Given the material below, output exactly the lines from the line with "Любовь кошки: как понять, что питомец к вам" to the line with "не равнодушен — проверьте вашу с ним связь", both ends included, and no other lines.

##### Supplied records #####

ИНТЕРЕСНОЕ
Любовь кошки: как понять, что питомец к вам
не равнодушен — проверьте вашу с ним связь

#####
##### Supplied records #####

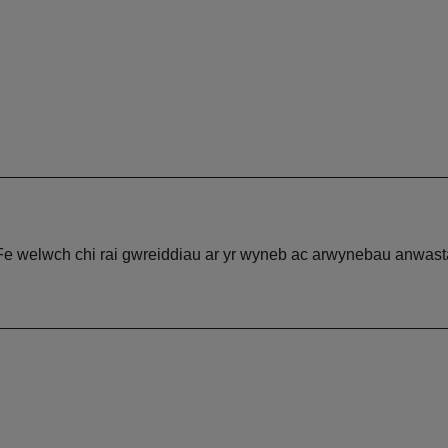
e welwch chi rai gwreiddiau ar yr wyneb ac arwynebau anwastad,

#####

**Solution below:**
Любовь кошки: как понять, что питомец к вам
не равнодушен — проверьте вашу с ним связь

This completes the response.